▶ _Assignment_: Below are some records; state how many of their lines contain the word "Design", and add nothing.
Segment Start: Listed records
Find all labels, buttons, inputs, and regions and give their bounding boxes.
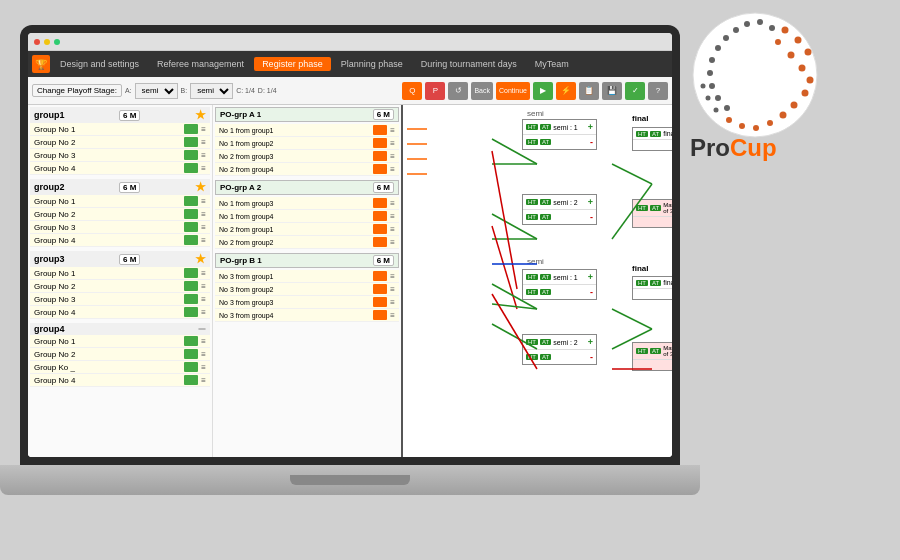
po-b1-row4-btn[interactable] (373, 310, 387, 320)
group4-row1-btn[interactable] (184, 336, 198, 346)
group4-row2-btn[interactable] (184, 349, 198, 359)
nav-during[interactable]: During tournament days (413, 57, 525, 71)
semi1-plus[interactable]: + (588, 122, 593, 132)
semi3-plus[interactable]: + (588, 272, 593, 282)
group3-row2-btn[interactable] (184, 281, 198, 291)
final2-label: final (663, 279, 672, 286)
tb2[interactable]: 📋 (579, 82, 599, 100)
semi3-ht2: HT (526, 289, 538, 295)
group3-row4-btn[interactable] (184, 307, 198, 317)
semi1-label: semi : 1 (553, 124, 586, 131)
group2-row4: Group No 4 ≡ (30, 234, 210, 247)
group4-row3-btn[interactable] (184, 362, 198, 372)
final1-label: final (663, 130, 672, 137)
plan-button[interactable]: ▶ (533, 82, 553, 100)
semi2-ht: HT (526, 199, 538, 205)
final2-box: HT AT final (632, 276, 672, 300)
po-b1-row1: No 3 from group1 ≡ (215, 270, 399, 283)
semi4-minus[interactable]: - (590, 352, 593, 362)
semi4-plus[interactable]: + (588, 337, 593, 347)
final2-row1: HT AT final (633, 277, 672, 289)
semi4-ht2: HT (526, 354, 538, 360)
po-a1-name: PO-grp A 1 (220, 110, 261, 119)
group2-row4-btn[interactable] (184, 235, 198, 245)
tb4[interactable]: ✓ (625, 82, 645, 100)
browser-bar (28, 33, 672, 51)
back-button[interactable]: Back (471, 82, 493, 100)
semi3-ht: HT (526, 274, 538, 280)
toolbar-a-label: A: (125, 87, 132, 94)
match3rd-label-1: Match of 3rd (663, 202, 672, 214)
po-a1-row2-btn[interactable] (373, 138, 387, 148)
nav-design[interactable]: Design and settings (52, 57, 147, 71)
svg-point-15 (769, 25, 775, 31)
pgrp-button[interactable]: P (425, 82, 445, 100)
group4-row4-btn[interactable] (184, 375, 198, 385)
group2-row3-btn[interactable] (184, 222, 198, 232)
svg-point-11 (767, 120, 773, 126)
po-a1-row3-btn[interactable] (373, 151, 387, 161)
semi2-plus[interactable]: + (588, 197, 593, 207)
final2-at: AT (650, 280, 661, 286)
semi4-match: HT AT semi : 2 + HT AT (522, 334, 597, 365)
tb5[interactable]: ? (648, 82, 668, 100)
semi3-minus[interactable]: - (590, 287, 593, 297)
tb1[interactable]: ⚡ (556, 82, 576, 100)
tb3[interactable]: 💾 (602, 82, 622, 100)
po-b1-row3-btn[interactable] (373, 297, 387, 307)
semi2-minus[interactable]: - (590, 212, 593, 222)
nav-register[interactable]: Register phase (254, 57, 331, 71)
group3-row1-btn[interactable] (184, 268, 198, 278)
final1-box: HT AT final (632, 127, 672, 151)
po-a1-row1-btn[interactable] (373, 125, 387, 135)
toolbar: Change Playoff Stage: A: semi B: semi C:… (28, 77, 672, 105)
semi3-label: semi : 1 (553, 274, 586, 281)
top-nav: 🏆 Design and settings Referee management… (28, 51, 672, 77)
semi1-match: HT AT semi : 1 + HT AT (522, 119, 597, 150)
semi2-at: AT (540, 199, 551, 205)
group3-row2: Group No 2 ≡ (30, 280, 210, 293)
po-a2-row1-btn[interactable] (373, 198, 387, 208)
group1-m-badge: 6 M (119, 110, 140, 121)
po-b1-row4: No 3 from group4 ≡ (215, 309, 399, 322)
nav-myteam[interactable]: MyTeam (527, 57, 577, 71)
final2-match: HT AT final (632, 276, 672, 300)
semi3-match-box: HT AT semi : 1 + HT AT (522, 269, 597, 300)
po-a1-row4-btn[interactable] (373, 164, 387, 174)
po-a1-m: 6 M (373, 109, 394, 120)
svg-point-7 (807, 77, 814, 84)
svg-line-36 (492, 226, 517, 309)
group3-row4: Group No 4 ≡ (30, 306, 210, 319)
group3-row3-btn[interactable] (184, 294, 198, 304)
svg-point-1 (782, 27, 789, 34)
po-a2-row4-btn[interactable] (373, 237, 387, 247)
toolbar-a-select[interactable]: semi (135, 83, 178, 99)
po-a2-row2-btn[interactable] (373, 211, 387, 221)
po-b1-row1-btn[interactable] (373, 271, 387, 281)
po-b1-row2-btn[interactable] (373, 284, 387, 294)
semi1-minus[interactable]: - (590, 137, 593, 147)
po-a2-row3-btn[interactable] (373, 224, 387, 234)
page-wrapper: ProCup 🏆 Design and settings (0, 0, 900, 560)
semi2-row1: HT AT semi : 2 + (523, 195, 596, 210)
final-label-1: final (632, 114, 648, 123)
toolbar-b-select[interactable]: semi (190, 83, 233, 99)
semi4-at2: AT (540, 354, 551, 360)
group2-row2-btn[interactable] (184, 209, 198, 219)
group2-row1-btn[interactable] (184, 196, 198, 206)
group3-header: group3 6 M ★ (30, 251, 210, 267)
continue-button[interactable]: Continue (496, 82, 530, 100)
nav-planning[interactable]: Planning phase (333, 57, 411, 71)
po-a1-row1: No 1 from group1 ≡ (215, 124, 399, 137)
qual-button[interactable]: Q (402, 82, 422, 100)
group1-row4-btn[interactable] (184, 163, 198, 173)
group1-row3-btn[interactable] (184, 150, 198, 160)
svg-point-14 (726, 117, 732, 123)
group2-header: group2 6 M ★ (30, 179, 210, 195)
nav-referee[interactable]: Referee management (149, 57, 252, 71)
group1-row1-btn[interactable] (184, 124, 198, 134)
group1-row2-btn[interactable] (184, 137, 198, 147)
match3rd-1-row: HT AT Match of 3rd (633, 200, 672, 217)
semi4-row1: HT AT semi : 2 + (523, 335, 596, 350)
undo-button[interactable]: ↺ (448, 82, 468, 100)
Segment End: Listed records
▶ _Solution for this task_: 3